My cousins and I may soon be arrested! We are looking at a possible four months in an already-crowded Luzira, government spending money on us instead of us spending our money and contributing to national development.
If we don’t go to Luzira, government may fine us 48 currency points. A currency point is Shs 20,000. You see, sometime back, we decided to put to use approximately 30 acres of land in Mawogola after it had been lying idle for a few years.
We directly employ a couple of people on the farm and many others indirectly. Because Mawogola is a distance from Kampala where we live, we keep many people happy every time we drive to Mawogola. As far-fetched as it may sound, we keep the roast gonja guys at Lukaya in business.
This month is actually our first harvest and we have been very excited. That excitement turned into some bit of agony on Monday this week when we learnt that the government is sponsoring a bill in parliament that, if enacted, will require us to be licensed to grow coffee.
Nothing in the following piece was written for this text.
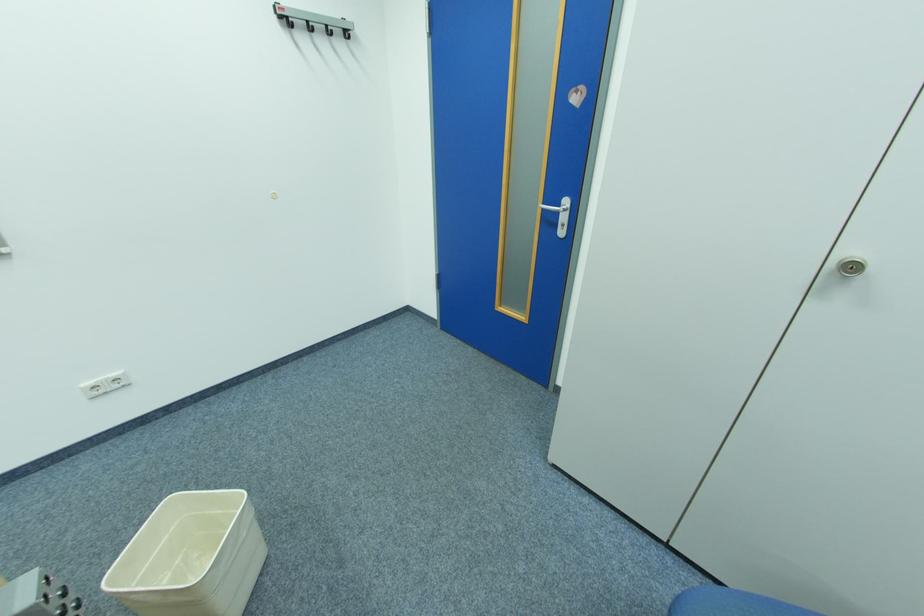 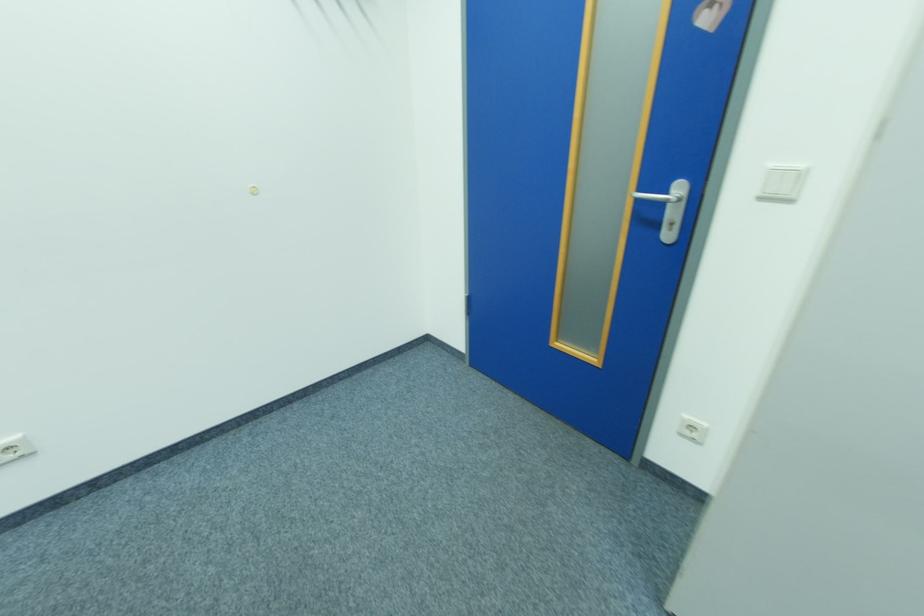 In the second image, find the point that corresponds to the point at 566,205 in the first image.

(677, 195)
And if we don’t meet the standards, we go to jail or pay a lot of money in fines.
I have never directly worked in government but I admire their thought processes. Who sits down in some country hotel for a retreat and comes up with such ridiculous bills?
It won’t only be my cousins and I to directly face jail time. My elderly father grows coffee on a number of acres in Buddu. He inherited the coffee farm from his uncle many decades ago and he has maintained it to this day. He actually plans to bequeath this farm to some of his children so that this family tradition is kept.
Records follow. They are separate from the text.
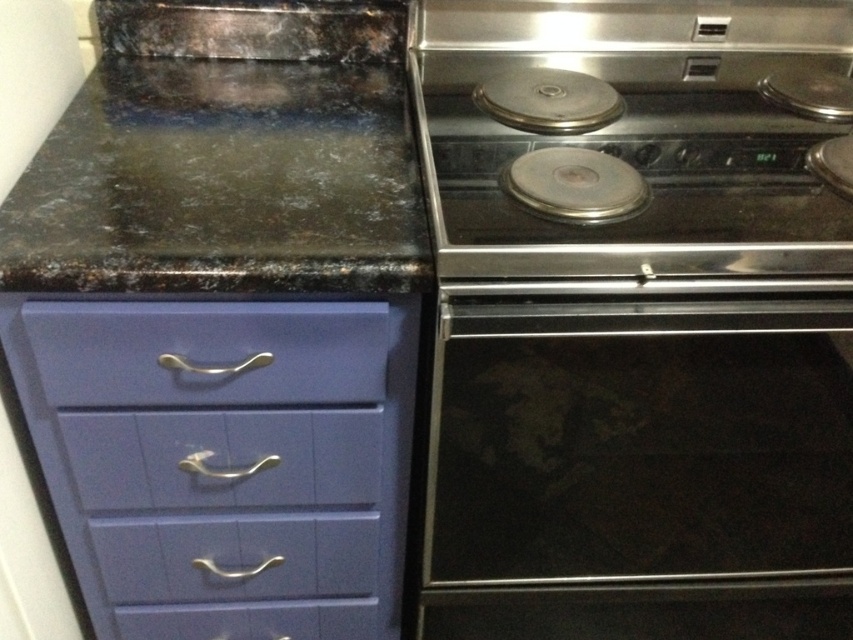 This screenshot has width=853, height=640. What do you see at coordinates (223, 458) in the screenshot?
I see `matte blue drawer at lower left` at bounding box center [223, 458].

Between matte blue drawer at lower left and purple glossy drawer at lower left, which one has less height?

purple glossy drawer at lower left is shorter.

Where is `matte blue drawer at lower left`? matte blue drawer at lower left is located at coordinates (223, 458).

Image resolution: width=853 pixels, height=640 pixels. Identify the location of matte blue drawer at lower left. (223, 458).

Who is positioned more to the left, black granite countertop at upper left or purple glossy drawer at lower left?

Positioned to the left is black granite countertop at upper left.

Does black granite countertop at upper left have a lesser height compared to purple glossy drawer at lower left?

No.

Is point (78, 120) closer to camera compared to point (339, 362)?

No, (78, 120) is further to viewer.

What are the coordinates of `black granite countertop at upper left` in the screenshot? It's located at (222, 182).

Does black glass oven at center have a lesser width compared to matte purple drawer at center?

No.

Image resolution: width=853 pixels, height=640 pixels. What do you see at coordinates (637, 476) in the screenshot?
I see `black glass oven at center` at bounding box center [637, 476].

Identify the location of black glass oven at center. (637, 476).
Yet this is a tradition that my family may lose if the bill becomes law as it is. But, most importantly, my father may not be able to look after himself. Although he was a civil servant at one stage, his pension is not enough to make him live the life he has chosen. Coffee, among other things, keeps him going.
There are two million households in Uganda that are potential inmates in our dilapidated prisons. Assuming that they are about seven people on average in a single household, the new bill is looking at directly affecting 14 million people. If you add people who benefit from the coffee value chain, you are talking about 50 per cent of Uganda’s population or even more.
There are issues in the coffee business, from middlemen who shortchange farmers, fake seedlings and fertilizers, and poor post-harvest handling.
However, they don’t need stringent regulation the bill is seeking to introduce. The bill will simply scare people away from growing coffee. Had this bill been law when we started growing coffee, we would probably have not ventured into it.
Uganda has an ambitious target of exporting 20 million bags of coffee by 2020, which it will obviously not meet. The new bill means that the country will never achieve the target. And let us be honest; the Uganda Coffee Development Authority (UCDA) will not in a million years be able to enforce the law. They will struggle to register farmers, monitor post-harvest handling, and everything in between they are proposing to do. If I were them, I would do the easier part.
The UCDA’s best approach is to ensure that farmers are sensitized to tell a good seedling from a bad one, improve how they handle coffee for better results both in the garden and in the courtyard where the cherries are dried, and work with other agencies to ensure fake fertilizers aren’t on the market. They can, maybe, regulate the processors and exporters. The farmers only need guidance.
There is nobody who starts farming to make losses or even sell poor-quality coffee. There are underlying issues that lead to this that UCDA must address as mentioned earlier. Sensitization and awareness can help the country achieve its target. Threats of imprisonment won’t make our coffee better unless this is a sinister move to get people out of this lucrative sector.
The UCDA should spend its time rooting for coffee growing and proper processing systems. They should be lobbying for affordable coffee loans, insurance, and tax deductions rather than threatening farmers.
The writer is a communication and visibility consultant.